Questionnaire-based study to assess the association between management practices and mastitis within tie-stall and free-stall dairy housing systems in Switzerland.

BACKGROUND Prophylactic measures are key components of dairy herd mastitis control programs, but some are only relevant in specific housing systems. To assess the association between management practices and mastitis incidence, data collected in 2011 by a survey among 979 randomly selected Swiss dairy farms, and information from the regular test day recordings from 680 of these farms was analyzed. RESULTS The median incidence of farmer-reported clinical mastitis (ICM) was 11.6 (mean 14.7) cases per 100 cows per year. The median annual proportion of milk samples with a composite somatic cell count (PSCC) above 200,000 cells/ml was 16.1 (mean 17.3) %. A multivariable negative binomial regression model was fitted for each of the mastitis indicators for farms with tie-stall and free-stall housing systems separately to study the effect of other (than housing system) management practices on the ICM and PSCC events (above 200,000 cells/ml). The results differed substantially by housing system and outcome. In tie-stall systems, clinical mastitis incidence was mainly affected by region (mountainous production zone; incidence rate ratio (IRR) = 0.73), the dairy herd replacement system (1.27) and farmers age (0.81). The proportion of high SCC was mainly associated with dry cow udder controls (IRR = 0.67), clean bedding material at calving (IRR = 1.72), using total merit values to select bulls (IRR = 1.57) and body condition scoring (IRR = 0.74). In free-stall systems, the IRR for clinical mastitis was mainly associated with stall climate/temperature (IRR = 1.65), comfort mats as resting surface (IRR = 0.75) and when no feed analysis was carried out (IRR = 1.18). The proportion of high SSC was only associated with hand and arm cleaning after calving (IRR = 0.81) and beef producing value to select bulls (IRR = 0.66). CONCLUSIONS There were substantial differences in identified risk factors in the four models. Some of the factors were in agreement with the reported literature while others were not. This highlights the multifactorial nature of the disease and the differences in the risks for both mastitis manifestations. Attempting to understand these multifactorial associations for mastitis within larger management groups continues to play an important role in mastitis control programs.

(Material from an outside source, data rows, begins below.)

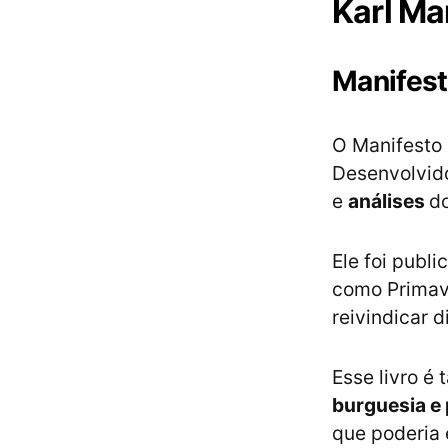
Karl Ma
Manifes
O Manifesto 
Desenvolvid
e
análises
do
Ele foi publ
como Primav
reivindicar d
Esse livro 
burguesia e 
que poderia 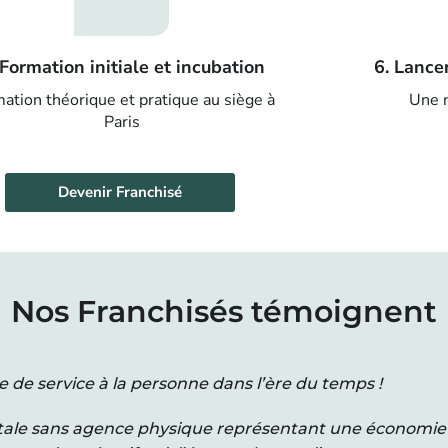
 Formation initiale et incubation
6. Lance
ation théorique et pratique au siège à
Une n
Paris
Devenir Franchisé
Nos Franchisés témoignent
ce de service à la personne dans l’ère du temps !
tale sans agence physique représentant une économie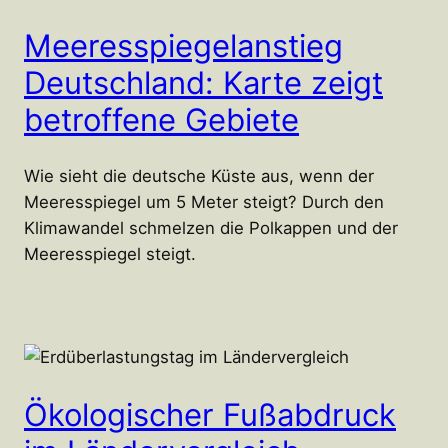
Meeresspiegelanstieg
Deutschland: Karte zeigt
betroffene Gebiete
Wie sieht die deutsche Küste aus, wenn der
Meeresspiegel um 5 Meter steigt? Durch den
Klimawandel schmelzen die Polkappen und der
Meeresspiegel steigt.
Ökologischer Fußabdruck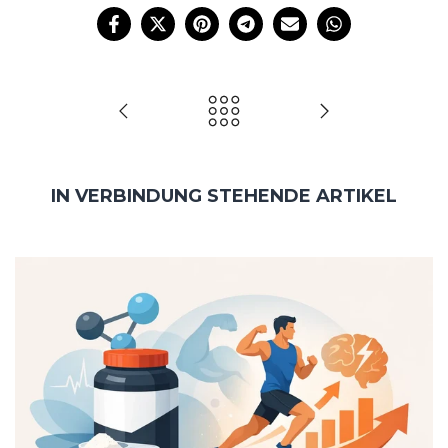
IN VERBINDUNG STEHENDE ARTIKEL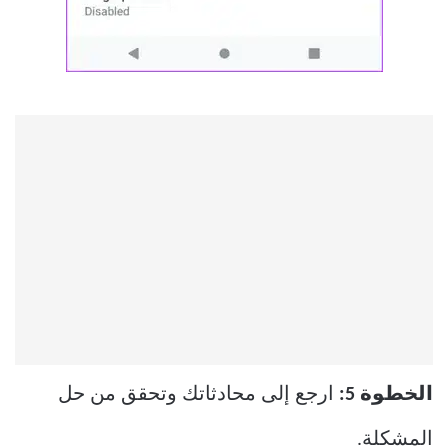
الخطوة 5:
ارجع إلى محادثاتك وتحقق من حل
المشكلة.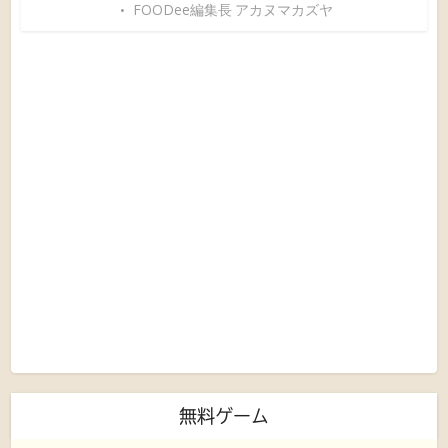
FOODee編集長 アカヌマカズヤ
無料ゲーム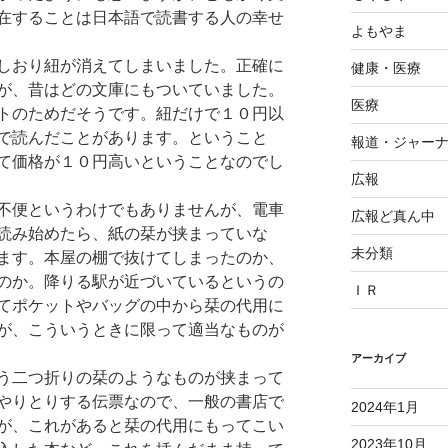
在することは日本語で読書する人の幸せ
よもやま
しおり紐が消えてしまいました。正確に
健康・医療
が、昔はどの文庫にもついていました。
医療
トのためだそうです。紐だけで１０円以
で読んだことがあります。ということ
報道・ジャー
て価格が１０円高いということなのでし
広報
不便というわけでもありませんが、電車
広報ど真ん中
読み始めたら、紙の栞が挟まっていな
未分類
ます。本屋の棚で抜けてしまったのか、
のか。降りる駅が近づいているというの
ＩＲ
てポケットやバッグの中から栞の代用に
が、こういうときに限って適当なものが
アーカイブ
う二つ折りの栞のようなものが挟まって
やりとりする伝票なので、一般の書店で
2024年1月
が、これがあると栞の代用にもってこい
2023年10月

[Mastitis management in Swiss dairy farms with udder health problems]

The objective of this study was to describe the udder health management in Swiss dairy herds with udder health problems. One hundred dairy herds with a yield-corrected somatic cell count of 200'000 to 300'000 cells/ml during 2010 were selected. Data concerning farm structure, housing system, milking technique, milking procedures, dry-cow and mastitis management were collected during farm visits between September and December 2011. In addition, quarter milk samples were collected for bacteriological culturing from cows with a composite somatic cell count ≥ 150'000 cells/ml. The highest quarter level prevalence was 12.3 % for C. bovis. Eighty-two percent of the pipeline milking machines in tie-stalls and 88 % of the milking parlours fulfilled the criteria for the vacuum drop, and only 74 % of the pipeline milking machines met the criteria of the 10-l-water test. Eighty-five percent of the farms changed their milk liners too late. The correct order of teat preparation before cluster attachment was carried out by 37 % of the farmers only. With these results, Swiss dairy farmers and herd health veterinarians can be directed to common mistakes in mastitis management. The data will be used for future information campaigns to improve udder health in Swiss dairy farms.